A contemplative silence filled Odd & Ends as the Story Keeper leaned forward on his walking stick, eyeing the sheltered people expectantly. His gaze lingered on Donovan the longest.
“Is that true?” Tabitha Darkholm asked. “Skymoore’s subtitle? City of Heroes? I’ve never heard that before.”
“Doesn’t really fit,” Gwendolyn said. “We’re not really a hero kind of city.”
The Story Keeper only smiled.
“And the unicorn?” Elma asked. “I’ve never heard the story with a unicorn before. I’d definitely have remembered a unicorn.”

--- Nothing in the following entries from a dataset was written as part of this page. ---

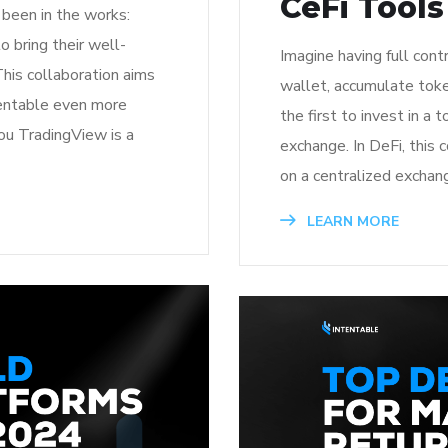
CeFi Tools
been in the works:
 bring their well-
Imagine having full cont
This collaboration aims
wallet, accumulate tok
tentable even more
the first to invest in a 
ou TradingView is a
exchange. In DeFi, this
on a centralized exchang
LEARN MORE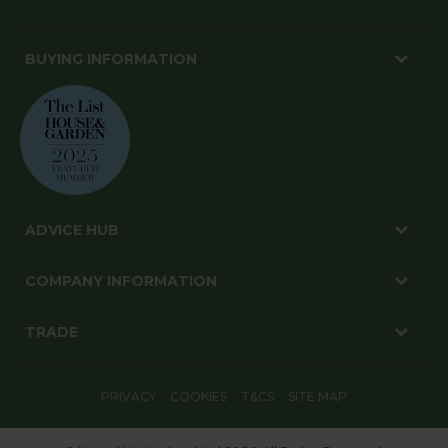
BUYING INFORMATION
ADVICE HUB
COMPANY INFORMATION
TRADE
PRIVACY
COOKIES
T&CS
SITE MAP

“What was the moral of that story?” Dovetail asked.
“I have a lot of questions,” Donovan said.
“I prefer that my stories speak for themselves,” the Story Keeper said. He examined a pocket watch for a moment. “Mostly because I’ve got a tight schedule to keep. I’m needed at Castle Belmov.”
Donovan followed after the old man as he hobbled for the door. “Wait,” he said. “Please, I have something I need to ask you.”
“Thank you all for your time,” the Story Keeper said. He closed the door tightly behind him without another word.
“The storm!” Donovan called after him. But when he opened the door, he found the docks dry, cloudless, and crisp.
The Story Keeper was nowhere to be found.